**Directions**.
In the material below, find the line containing "famoso chef" and the line containing "De inning van de advieskosten". Output those two lines and all lines between them exactly, without pictures.

_____

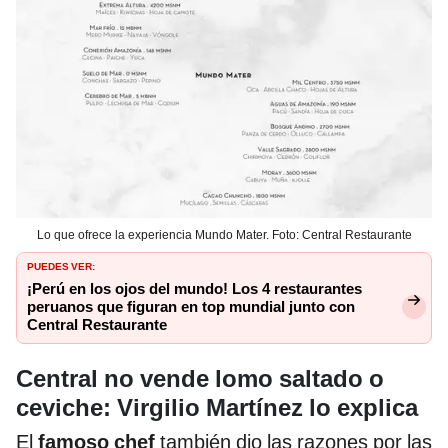
Lo que ofrece la experiencia Mundo Mater. Foto: Central Restaurante
PUEDES VER:
¡Perú en los ojos del mundo! Los 4 restaurantes
peruanos que figuran en top mundial junto con
Central Restaurante
Central no vende lomo saltado o
ceviche: Virgilio Martínez lo explica
El
famoso chef
también dio las razones por las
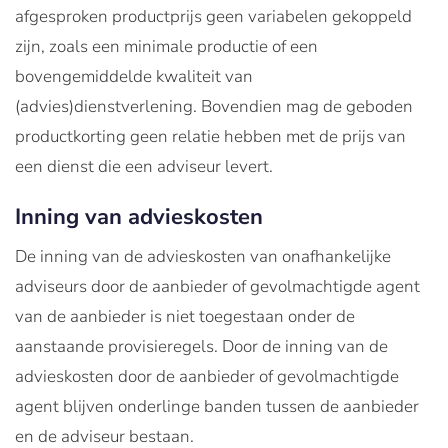
afgesproken productprijs geen variabelen gekoppeld
zijn, zoals een minimale productie of een
bovengemiddelde kwaliteit van
(advies)dienstverlening. Bovendien mag de geboden
productkorting geen relatie hebben met de prijs van
een dienst die een adviseur levert.
Inning van advieskosten
De inning van de advieskosten van onafhankelijke
adviseurs door de aanbieder of gevolmachtigde agent
van de aanbieder is niet toegestaan onder de
aanstaande provisieregels. Door de inning van de
advieskosten door de aanbieder of gevolmachtigde
agent blijven onderlinge banden tussen de aanbieder
en de adviseur bestaan.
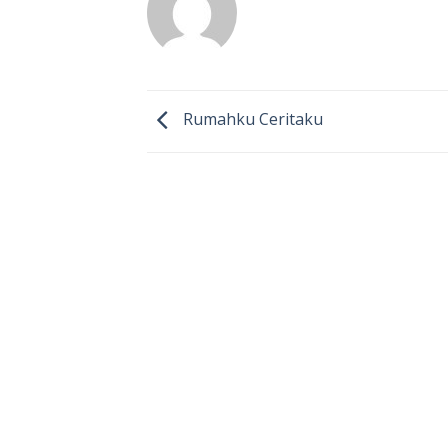
Rumahku Ceritaku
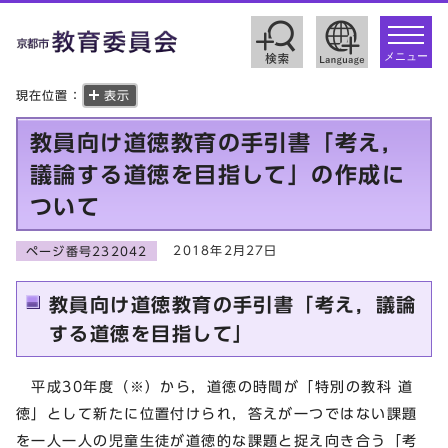
toggle
navigat
メニュー
現在位置：
表示
教員向け道徳教育の手引書「考え，
議論する道徳を目指して」の作成に
ついて
2018年2月27日
ページ番号232042
教員向け道徳教育の手引書「考え，議論
する道徳を目指して」
平成30年度（※）から，道徳の時間が「特別の教科 道
徳」として新たに位置付けられ，答えが一つではない課題
を一人一人の児童生徒が道徳的な課題と捉え向き合う「考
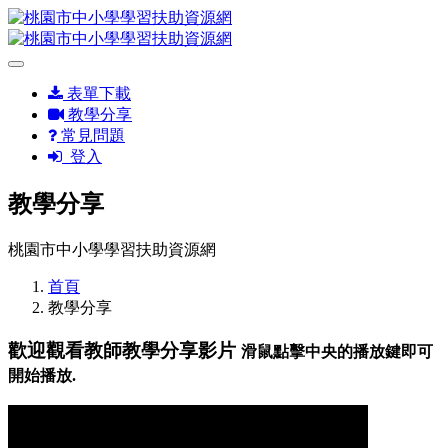
表單下載
教學分享
常見問題
登入
教學分享
桃園市中小學學習扶助資源網
首頁
教學分享
歡迎觀看教師教學分享影片
滑鼠點擊中央的播放鍵即可
開始播放.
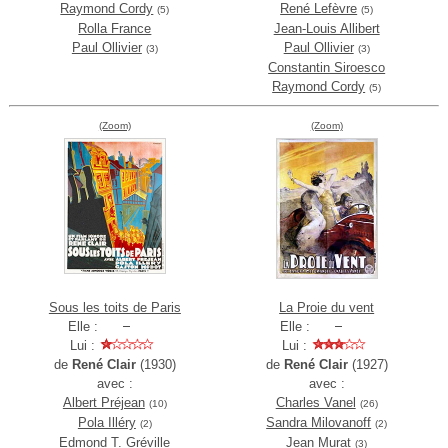
Raymond Cordy
René Lefèvre
(5)
(5)
Rolla France
Jean-Louis Allibert
Paul Ollivier
Paul Ollivier
(3)
(3)
Constantin Siroesco
Raymond Cordy
(5)
(Zoom)
(Zoom)
Sous les toits de Paris
La Proie du vent
Elle :
Elle :
Lui :
Lui :
de
René Clair
(1930)
de
René Clair
(1927)
avec :
avec :
Albert Préjean
Charles Vanel
(10)
(26)
Pola Illéry
Sandra Milovanoff
(2)
(2)
Edmond T. Gréville
Jean Murat
(3)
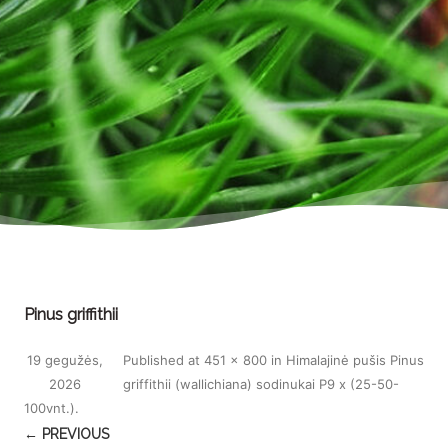
Pinus griffithii
19 gegužės,
Published
at
451 × 800
in
Himalajinė pušis Pinus
2026
griffithii (wallichiana) sodinukai P9 x (25-50-
100vnt.)
.
← PREVIOUS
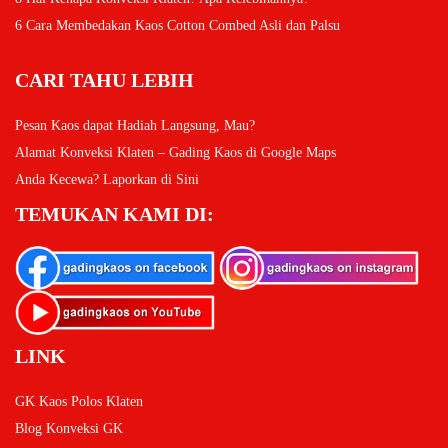
6 Cara Membedakan Kaos Cotton Combed Asli dan Palsu
CARI TAHU LEBIH
Pesan Kaos dapat Hadiah Langsung, Mau?
Alamat Konveksi Klaten – Gading Kaos di Google Maps
Anda Kecewa? Laporkan di Sini
TEMUKAN KAMI DI:
LINK
GK Kaos Polos Klaten
Blog Konveksi GK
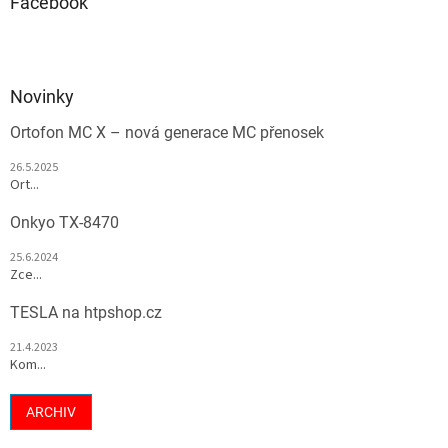
Facebook
Novinky
Ortofon MC X – nová generace MC přenosek
26.5.2025
Ort...
Onkyo TX-8470
25.6.2024
Zce...
TESLA na htpshop.cz
21.4.2023
Kom...
ARCHIV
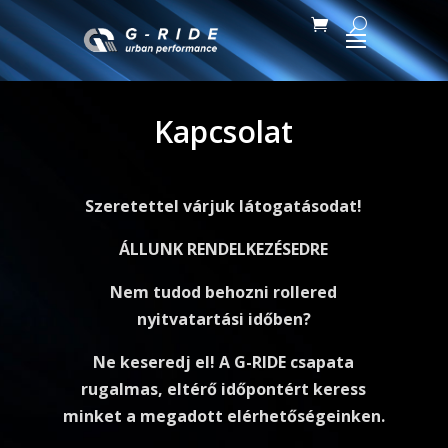
Kapcsolat
Szeretettel várjuk látogatásodat!
ÁLLUNK RENDELKEZÉSEDRE
Nem tudod behozni rollered
nyitvatartási időben?
Ne keseredj el! A G-RIDE csapata
rugalmas, eltérő időpontért keress
minket a megadott elérhetőségeinken.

_____

**Answer area**.
famoso chef
también dio las razones por las
afgesproken productprijs geen variabelen gekoppeld
zijn, zoals een minimale productie of een
bovengemiddelde kwaliteit van
(advies)dienstverlening. Bovendien mag de geboden
productkorting geen relatie hebben met de prijs van
een dienst die een adviseur levert.
Inning van advieskosten
De inning van de advieskosten van onafhankelijke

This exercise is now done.